Plan rapproché sur le logo ornant le siège social de la CNESST à Québec. Les lettres C-N-E-S-S-T sont peintes en vert.

Entre le 13 mars et le 25 octobre, la CNESST a reçu 191 plaintes dans la région de l'Estrie (archives).

Photo : Radio-Canada

Radio-Canada

Depuis le début de la pandémie, la Commission des normes, de l'équité, de la santé et de la sécurité du travail (CNESST) a reçu un nombre important de plaintes dans la région de l’Estrie.

Entre le 13 mars et le 25 octobre, la CNESST a reçu 191 plaintes dans la région, fait savoir dans un échange de courriel Nicolas Bégin, porte-parole de la CNESST.

Comme l’explique Nicolas Bégin, les plaintes portent principalement sur le non-respect des mesures de prévention visant à réduire ou contrôler les risques reliés à la COVID-19, notamment sur la distanciation physique et sur le port des équipements de protection.

À la grandeur du Québec, c’est le secteur du commerce du détail qui fait l’objet du plus grand nombre de plaintes avec 25,2% d’entre elles. Vient ensuite le secteur de la construction avec une moyenne de 22,4% de l'ensemble des plaintes.

Blitz d’interventions

D’ailleurs, la CNESST réalise actuellement des blitz d’interventions en collaboration avec la Santé publique sur l'ensemble du territoire. Le gouvernement a annoncé la semaine dernière qu’un nombre accru de visites sera effectué dans les milieux de travail pour s'assurer que les règles sanitaires soient respectées.

Entre le 19 et le 25 octobre, 22 interventions ont été menées dans diverses entreprises en Estrie.

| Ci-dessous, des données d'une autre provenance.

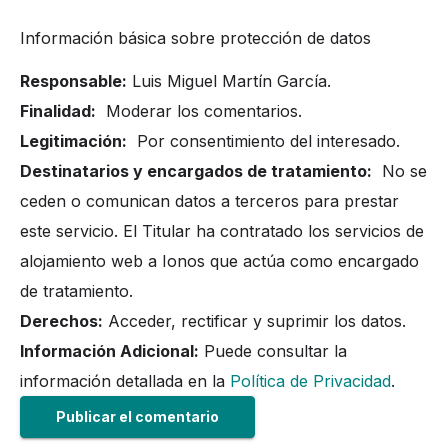
Información básica sobre protección de datos
Responsable:
Luis Miguel Martín García.
Finalidad:
Moderar los comentarios.
Legitimación:
Por consentimiento del interesado.
Destinatarios y encargados de tratamiento:
No se
ceden o comunican datos a terceros para prestar
este servicio. El Titular ha contratado los servicios de
alojamiento web a Ionos que actúa como encargado
de tratamiento.
Derechos:
Acceder, rectificar y suprimir los datos.
Información Adicional:
Puede consultar la
información detallada en la
Política de Privacidad
.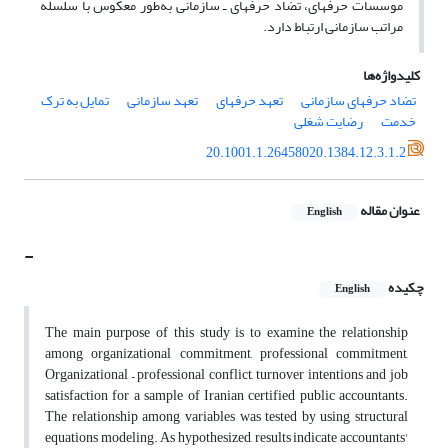
موسسات حرفه‎ای، تضاد حرفه‎ای ـ سازمانی به‌طور معکوس با سلسله
مراتب سازمانی ارتباط دارد.
کلیدواژه‌ها
تضاد حرفه‎ای سازمانی
تعهد حرفه‎ای
تعهد سازمانی
تمایل به ترک
خدمت
رضایت شغلی
20.1001.1.26458020.1384.12.3.1.2
عنوان مقاله
English
-
چکیده
English
The main purpose of this study is to examine the relationship
among organizational commitment, professional commitment,
Organizational – professional conflict, turnover intentions and job
satisfaction for a sample of Iranian certified public accountants.
The relationship among variables was tested by using structural
equations modeling. As hypothesized, results indicate accountants'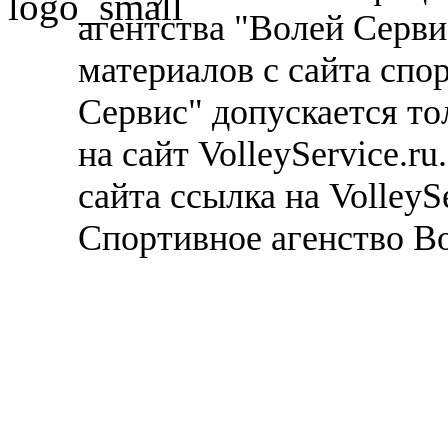
агентства "Волей Серв
материалов с сайта спо
Сервис" допускается то
на сайт VolleyService.r
сайта ссылка на VolleyS
Спортивное агенство В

Une “augmentation significative'', selon Nicolas Bégin. Parmi elles, six avis de correction ont été émis.

Ce sont des lacunes qui ont été constatées et on demande aux employeurs de corriger la situation afin de s’assurer de respecter les normes sanitaires en vigueur, explique-t-il.

Généralement, les employeurs ont une période de 24 heures pour rectifier le tir. De façon générale, ils collaborent très bien, ajoute M. Bégin.

Dans tout le Québec, 361 inspections ont été menées durant la même période. Cela a amené la CNESST à émettre 265 avis de correction.

Dans l’éventualité où un milieu de travail ne respecterait pas les lignes directrices émises par le gouvernement et que l’employeur ne prendrait pas en charge le risque biologique lié à la COVID-19, un inspecteur de la CNESST pourrait exiger la fermeture de ce milieu de travail jusqu’à ce que des correctifs soient apportés par l’employeur, indique M. Bégin.